Культурный герой. Владимир Путин в современном российском искусстве - [18]

Шрифт
Интервал

Он вроде внимательно слушал и даже пометки в блокноте делал, но было ясно, что, во-первых, персонаж не отсюда, а во-вторых, не здесь. И когда ему предоставили слово и все притихли, впечатление только усилилось. После двух начальных фраз вникать в смысл становилось невозможно: небольшой этот человек, казалось, протянул под потолком струну и заиграл на ней известный ему одному тягучий набор звуков и ничуть не заботился обо всех остальных. В дальнейшем, еще несколько лет подряд, он говорил именно так, однообразной струной под потолком, и лишь годы спустя в его речи прорезалась черной хрипотцой рэп-скороговорка с близким эхом непроизнесенного матерка, все эти по башке отоваренные и отбуцканные брательники, поносом поливаемые. В монологах его зазвучали тёрки персонажей Высоцкого, у которых мент давно неотличим от блатного, да и надо ли уже отличать?

…Ну, как обычно: слушали, постановили, обещали много финансирования. Я споро и даже не жмурясь от отвращения настучал (ага: компьютеры у журналистов областной газеты появились одновременно с кондиционерами, то есть еще не скоро, я уже не застал) свои триста строк. Приписал, кто был из фотографов, дабы наши не метались пустопорожне перед сдачей номера. И уселся ждать вычитки, подсказывая Лёне Шугому западных актеров и оскаров. Он сочинял телегид — врезки в программу передач.

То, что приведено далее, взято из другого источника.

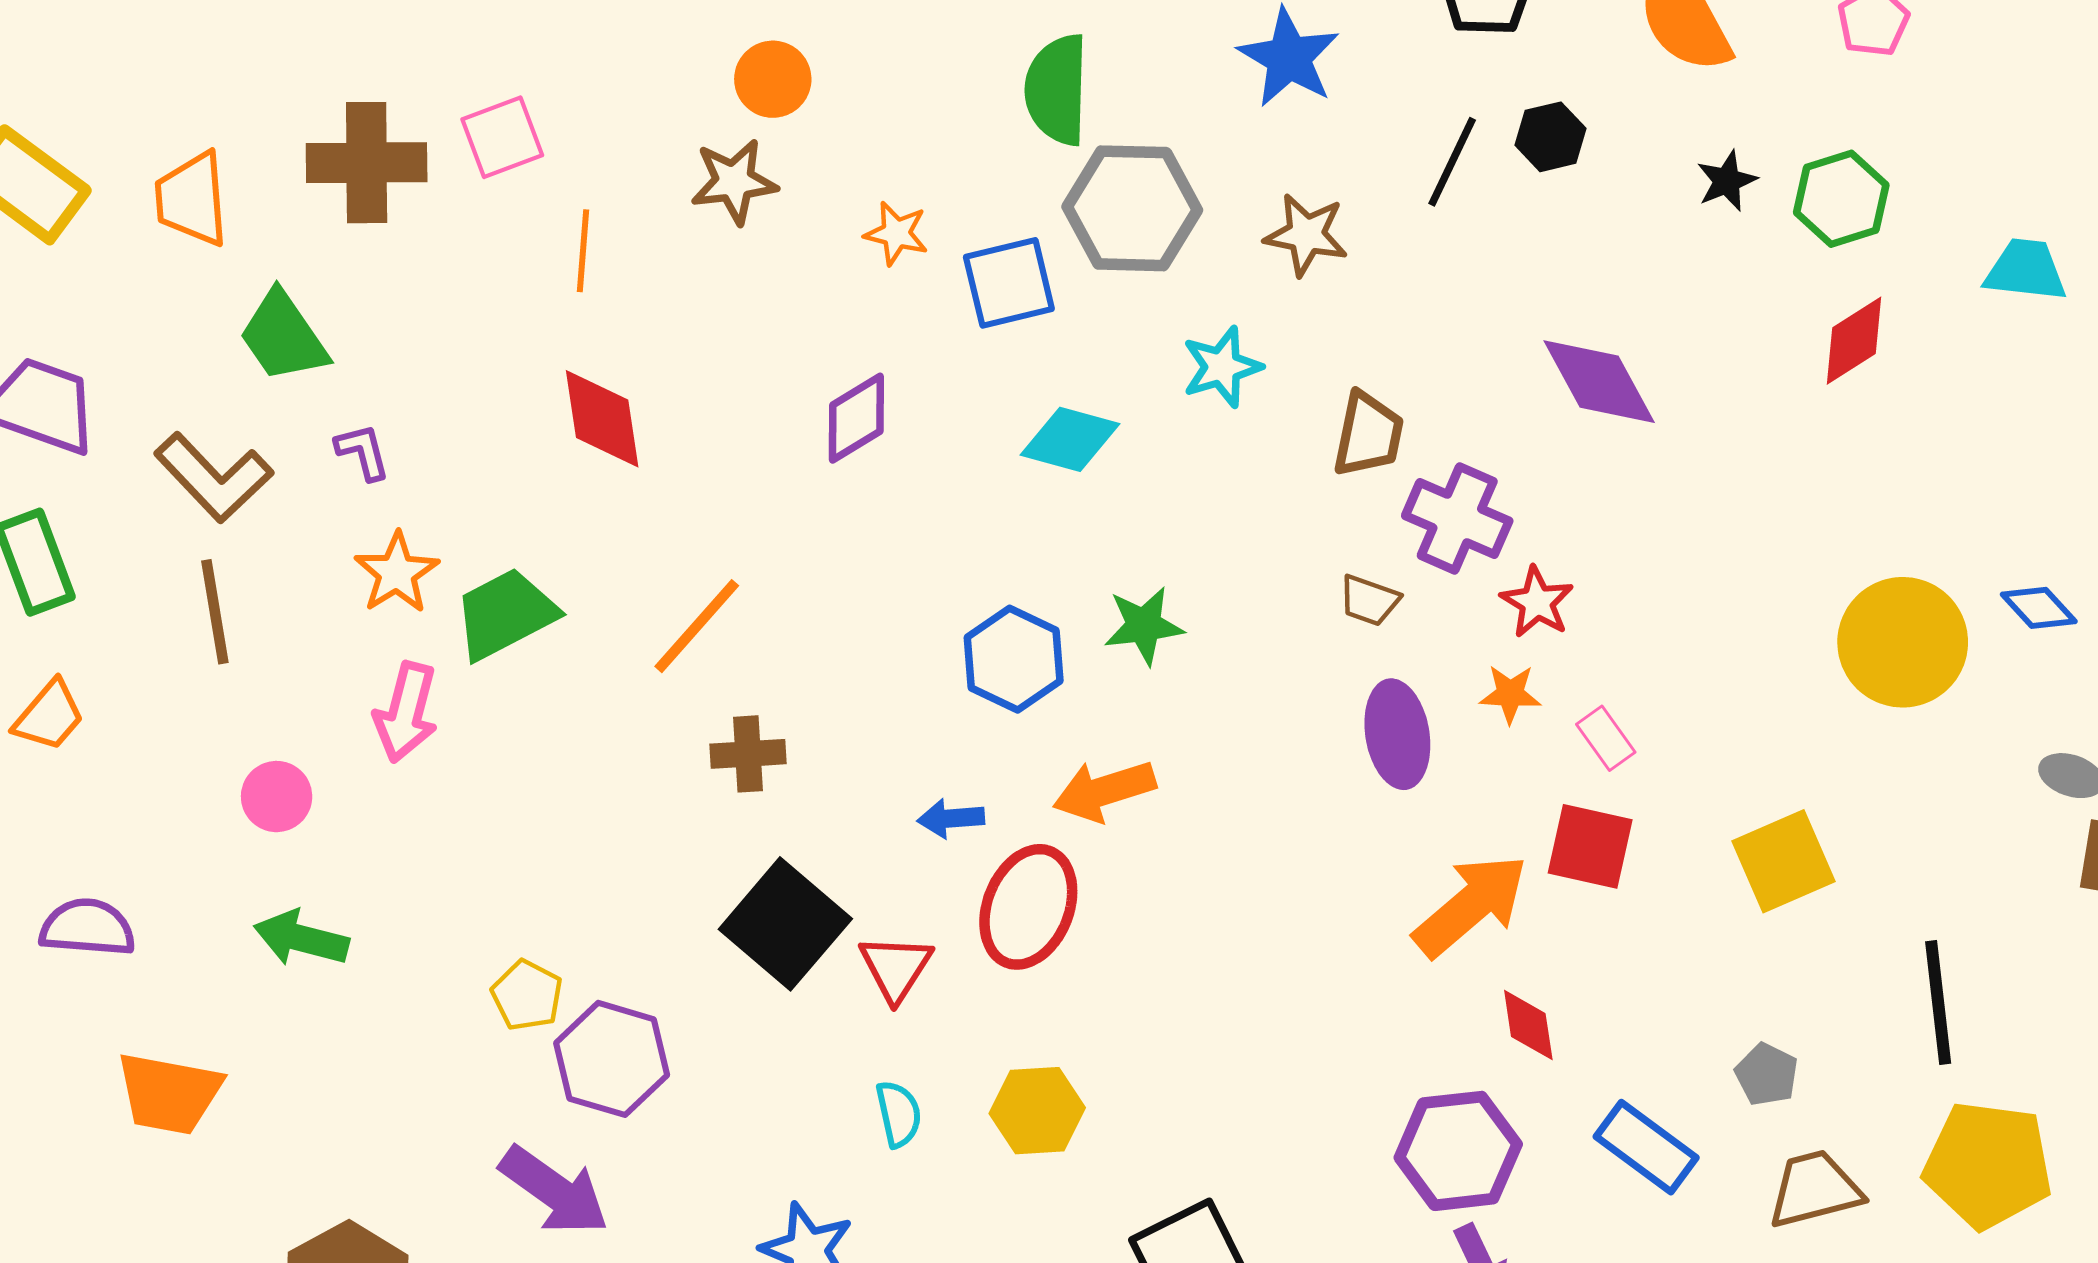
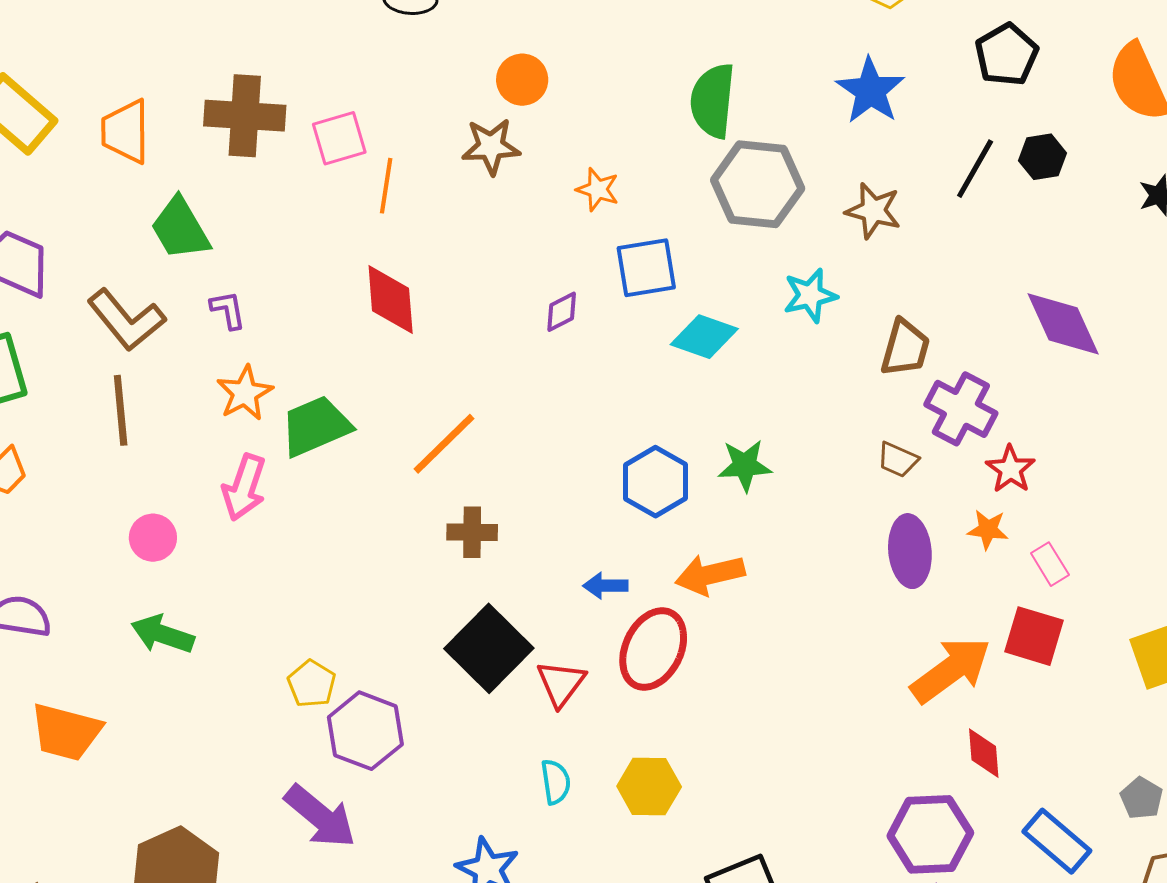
pink square: (502, 137) -> (339, 138), moved
blue square: (1009, 283) -> (646, 268), moved
purple diamond: (856, 418) -> (562, 312), size x0.7

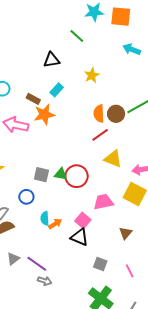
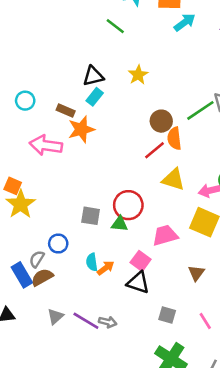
cyan arrow: (132, 49) -> (185, 22), moved, turned 126
black triangle: (52, 60) -> (93, 76), moved
orange semicircle: (99, 114) -> (174, 138), moved
brown circle: (116, 114) -> (161, 121), moved
green triangle: (61, 174) -> (120, 224), moved
gray square: (41, 175) -> (91, 216), moved
blue circle: (26, 197) -> (58, 244), moved
gray arrow: (45, 281) -> (108, 322), moved

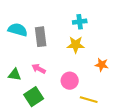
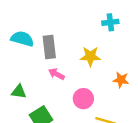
cyan cross: (80, 22) -> (110, 22), moved
pink arrow: (39, 69) -> (56, 74), moved

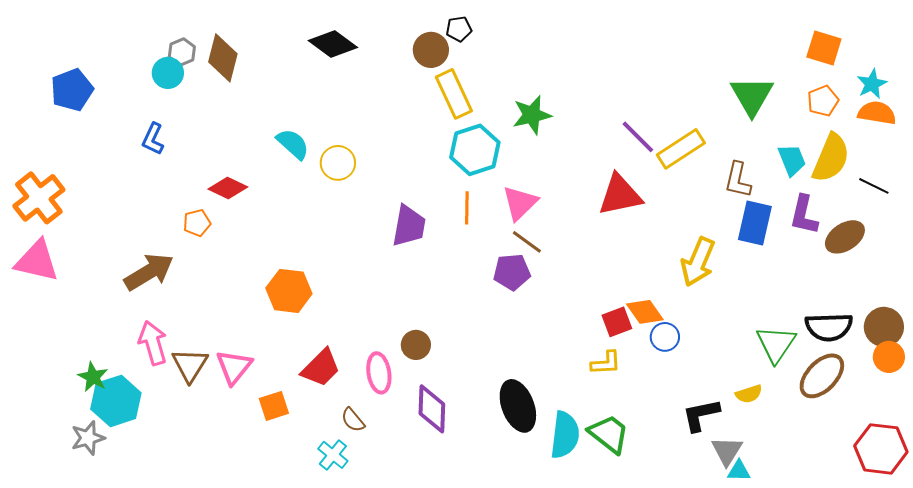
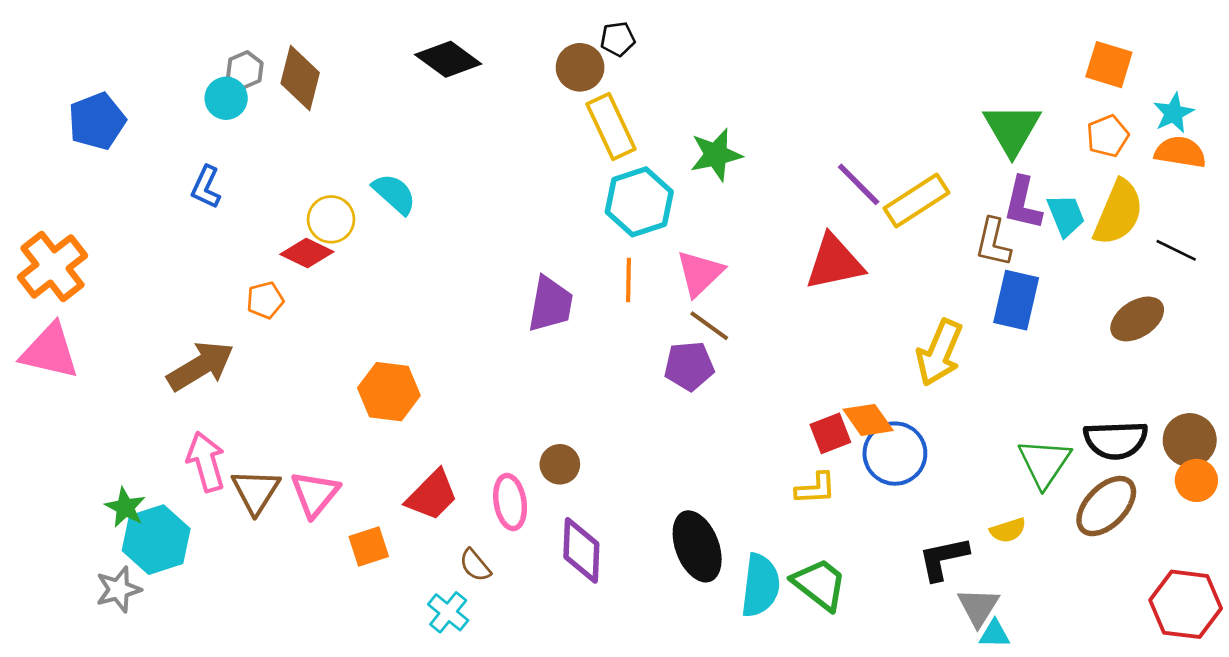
yellow circle: (338, 163) -> (331, 219), moved
purple L-shape: (804, 215) -> (1023, 203), moved
blue circle: (665, 337) -> (895, 454), size x1.6

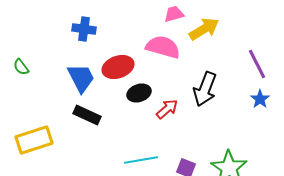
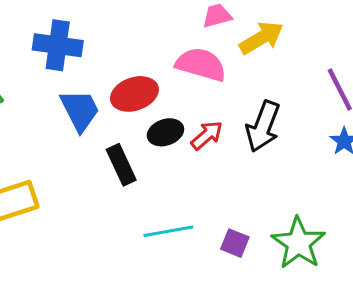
blue cross: (84, 29) -> (58, 45), moved, size x1.4
red arrow: (167, 109) -> (207, 135), moved
black rectangle: (87, 115) -> (121, 165), moved, turned 40

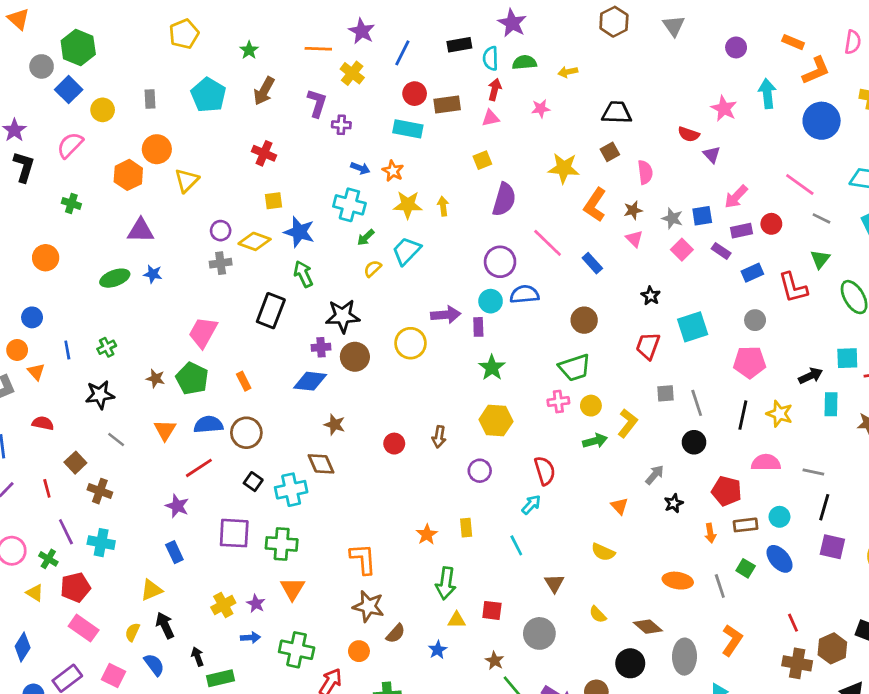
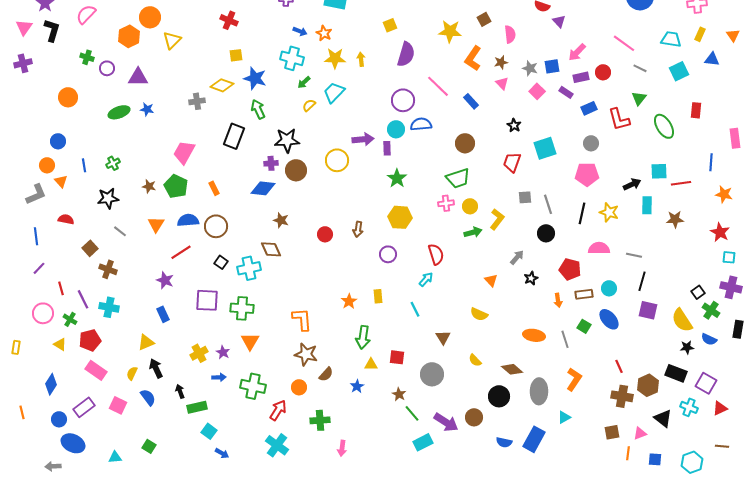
purple circle: (221, 231) -> (107, 68), moved
red line: (47, 488) -> (61, 288), moved

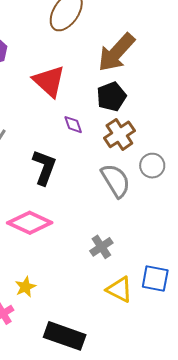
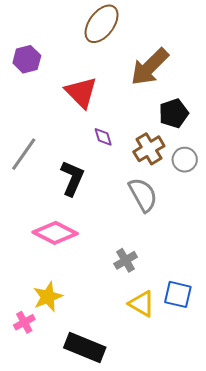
black pentagon: (111, 97) -> (174, 113), moved
gray circle: (152, 166) -> (185, 160), moved
yellow star: (25, 287) -> (48, 297), size x1.4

Как все поздние шестидесятники, немного заблудившиеся во времени, Лёнька и с перманентного похмелья назубок знал всех наших звезд, вплоть до количества браков и ранних смертей, но в импортных путался — Голливуд уверенно шагал по миру мимо него. А вдвоем мы удачно заменяли грянувший через пару лет Интернет.

Вера Брониславовна, выдернув меня в замредакторскую, потребовала текст сократить.

— Много. А тут два ЧП на первую полосу — ДТП в ущелье и газ где-то из трубы своровали… А газификация всей губернии, сам знаешь, задача приоритетная. У тебя там губернатора надо оставить целиком (ну не мне тебе объяснять), а этого шефа КГБ можно и сократить. Всё равно говорит то же самое, только размазывает слишком… Да и вообще жирно им столько давать, чекистам.

— Он финансирование обещает…

— Вот когда дадут, тогда и напишешь. Не беспокойся, оно мимо нашего никак не пройдет. Вторыми узнаем.

Резать собственные тексты — противнейшая каторга на свете. Не то чтобы именно эта грязноватая машинопись, три жалких листка, тебе особенно дорога или тема вдруг взяла за душу — да загребись они со своей наркоманией и пустыми, как генеральская башка, совещаловами. Тут другое — моментально и жирно прорастает внутри рецидивное ощущение полной бессмыслицы жизни и нелепых ее занятий. Этот профессиональный экзистенциализм неудержимо тянет в шалманы, подвальчиками окружившие областной Дом печати и жадно раскрывавшие в любую погоду, день и ночь кривые рты открытых дверей.

Я мстительно удалил малинового генерала-поздравителя. Потом, в нарушение рекомендаций Брониславовны, прошелся по губернатору. Добрался до главного ньюсмейкера и покромсал его потолочную струну на мелкие пластмассовые кусочки, не пожалев финансирования. Отнес абортированную заметку. И стал смотреть в большое окно с восьмого этажа.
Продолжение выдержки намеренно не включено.